Montserrat was still squealing when the cops and ambulances arrived. I’d barely moved for thinking I should be dead, but Bobbi tore her shirt off and wrapped it tight around Karlbert’s head to stanch the bleeding.
Turned out to be as close to seeing her naked as I’d ever get. I do dream, though.
*
It cost the network a few dollars with the L.A.P.D. Widows and Orphans Fund to keep my name out things, but then Hollywood adjacent violence doesn’t really rate these days. Karlbert recovered, though he needed two months in the head trauma unit at Cedars. He had to give up his position as story editor on Burning Bright, but frankly the plots have gotten much better now that he’s gone. Even after they released him, poor Karlbert lost the ability to tell the difference between sweet and sour. The doctors are puzzled. I know the weed of crime bears bitter fruit and all, but not being able to enjoy a good Chinese meal seems a hell of a price to pay for your sins.
Bobbi left the show as well, albeit for a six-figure development deal with DreamWorks. I hear she’s come out of the closet, too, but then lesbian chic is in monster fashion at the moment. Word is she’s stalking Ellen DeGeneres.
It only occurred to me quite a bit later that even if it was real, the photo that started the whole mess—courtesy of the man who shot The Man Who Shot Liberty Valence—and which cost me five hundred bucks, wasn’t proof at all that John Wayne was buried wearing a dress, much less that he was gay.
I still don’t like to believe it, but for my own pathetic peace of mind (and admitted prurient interest) I had another go at the Ouija board. I went about it a little more seriously this time, thinking I had a shot at getting through to the Duke if I really put my mind to it. Hard as I tried, though, I couldn’t make contact. The best I could manage was Ward Bond, so just for the hell of it I asked him. Any John Ford fan might have guessed the reply:
When the legend becomes fact, print the legend.
Jerome Rhodes
SEVEN STARS EPISODE SIX
THE DOG STORY
by KIM NEWMAN
Unlike his mother Sally, Jerome Rhodes relies on state-of-the-art technology in his investigations.

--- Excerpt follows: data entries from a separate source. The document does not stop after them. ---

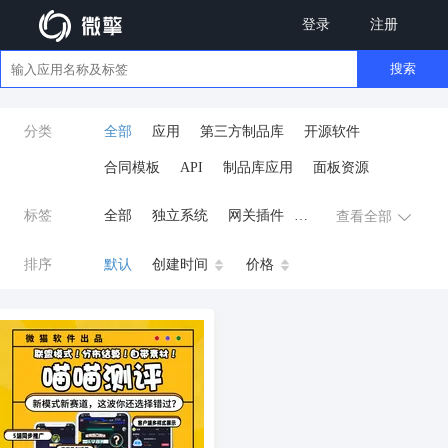
登录
注册
搜索
分类
全部
应用
第三方制品库
开源软件
合同模板
API
制品库应用
面板资源
标签
全部
独立系统
网关插件
查看全部
业务应用
AI
小程序
排序
默认
创建时间
价格
云原生运维
开发工具
商城系统
微信小程序
公众号
zpk
数据库/中间件
餐饮小程序
分销
流量主变现
AI视频
ai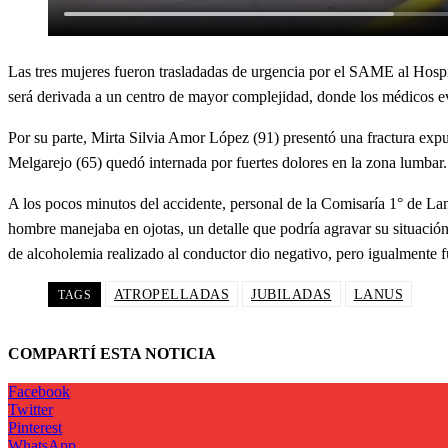
Las tres mujeres fueron trasladadas de urgencia por el SAME al Hospit
será derivada a un centro de mayor complejidad, donde los médicos ev
Por su parte, Mirta Silvia Amor López (91) presentó una fractura expu
Melgarejo (65) quedó internada por fuertes dolores en la zona lumbar. 
A los pocos minutos del accidente, personal de la Comisaría 1° de Lan
hombre manejaba en ojotas, un detalle que podría agravar su situación j
de alcoholemia realizado al conductor dio negativo, pero igualmente 
ATROPELLADAS
JUBILADAS
LANUS
TAGS
COMPARTÍ ESTA NOTICIA
Facebook
Twitter
Pinterest
WhatsApp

Conceived in the story ‘Organ Donors’ (Darklands 2, 1992), a toddler in The Quorum (1994) and grown-up in ‘Where the Bodies Are Buried 2020’ (Dark Terrors 2, 1996), Jerome is named after the author’s nephew and the adult character inhabits a world loosely connected with that of Kim Newman’s early science fiction stories, ‘Dreamers’ (Interzone #8, 1984) and ‘Patricia’s Profession’ (Interzone #14, 1986), and his debut novel, The Night Mayor (1990).
Dr. Shade was originally a fictional scientific vigilante of the 1930–50s, created by “Rex Cash” (Donald Moncrieff) for Wendover’s Magazine. With his identity hidden behind a cloak and goggle-like dark glasses, he employed a group of semi-criminal bully boys in his never-ending war against foreign elements importing evil into the heart of the British Empire. The character became even more popular as an official agent of the British government in a daily comic strip in the Evening Argus (1935–52), illustrated by Frank FitzGerald and written by Harry Lipman under the Cash pseudonym from 1939 onwards.
Introduced in Newman’s British Science Fiction Award-winning novella, ‘The Original Dr Shade’ (Interzone #36, 1990), the character took on a life of his own, later reappearing in the novel The Quorum (1994) as an alter-ego of Derek Leech.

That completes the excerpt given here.